Thank you for your answer. However, I don’t feel like my question is resolved yet, and I would appreciate further clarification.
You mentioned:
My question is why would all the weights have magnitude less or larger than one after a few iterations? Although you mentioned the gradient exploding and vanishing problems are related to the computation graph and not the training steps, my confusion is why doesn’t the training steps automatically solve the problems? And the reason why I feel like the training process will solve the problem is the following:
During training, the deeper layers will have reasonable gradients (not enough layers for multiplication to make the gradients unreasonable large/small), so they would be updated reasonably.
After these deep layers get updated to reasonable values (not all larger or smaller than 1), in the next iteration, the next deep-but-not-so-deep-layers will have reasonable gradients as well.
Eventually, even the shallower layers should have reasonable gradients if the the deeper layers are not all larger or smaller than 1. So the vanishing and exploding gradients would be resolved.
The gradients are only large(nearly none) for the W[t], t small, but they should be fine for W[t], t large. This way W for the deeper layers would still get updated correctly.
It’s not clear why do you assume that weights for deep layers should be fine.
My question is, wouldn’t this problem automatically vanish after a few iterations?
Consider just a single training iteration. Each layer has weights. For the forward pass, weights of the last layer may be seen as a product of weights of all previous layers. For the backward propagation, gradients of the first layer may be seen as a product of gradients of all following layers. The product of small values results in a very small value (vanishing) and the product of large values results in extremely big value (exploding).
The vanishing gradients is a common problem for RNNs because the same values of its hidden state are applied at each time step.

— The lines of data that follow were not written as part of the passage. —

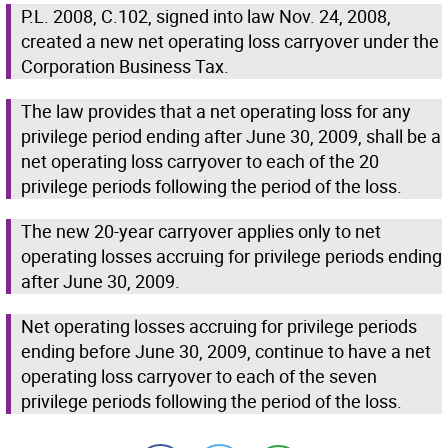
P.L. 2008, C.102, signed into law Nov. 24, 2008,
created a new net operating loss carryover under the
Corporation Business Tax.
The law provides that a net operating loss for any
privilege period ending after June 30, 2009, shall be a
net operating loss carryover to each of the 20
privilege periods following the period of the loss.
The new 20-year carryover applies only to net
operating losses accruing for privilege periods ending
after June 30, 2009.
Net operating losses accruing for privilege periods
ending before June 30, 2009, continue to have a net
operating loss carryover to each of the seven
privilege periods following the period of the loss.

You can also check out the Section 8.2.5 of the Goodfellow’s Deep Learning book that has a nice explanation on the intuition behind vanishing gradients.
Or more generally, gradients of the lth layer could be seen as the product of the gradients from the (l+1) to the Lth layer. So for a large lth (say l = L-2), there wouldn’t be a problem of exploding gradient (the gradient of the L-2 layer is just the product of the gradients of 2 layers). Since these deep layers have reasonable gradients, they would get updated in a reasonable way. After a few iterations, they should be updated to some reasonable value, which means they won’t all be larger or smaller than 1.
But forward propagation doesn’t affect the weights of the layers. The thing that is exploding in forward propagation is y (y = w0w1…*wn ~ w^n), not w (wn is not equal to w^n).
Therefore, ws of the deep layers will not explode because they are deep. They would be the value they were initialized as, and then get updated by the gradients in backpropagation in a reasonable way.
My point is, if z = wx were exploding there wouldn’t be neither any next step, nor computation of gradients. Exploding means the learning stops with a failure.
Okay I think I finally understand. So what you mean is for deep networks with poor initialization, we won’t even be able to get to the backward propagation step, because z already exploded/vanished in the forward propagation. Since backward propagation comes after forward propagation, we can’t update any weights, whether for the shallow or deep layers.
I read it but your answer above was clearer for me
In Andrew’s example since the activation functions were linear the weight get multiplied many times and therefore we see these vanish/exploding problems, but if the activation functions are for example tanh, than the output from that would be between 1 and -1. So how is this getting explode when for every layer the values becomes in these range again and again?tanh’ is also between 1 and -1.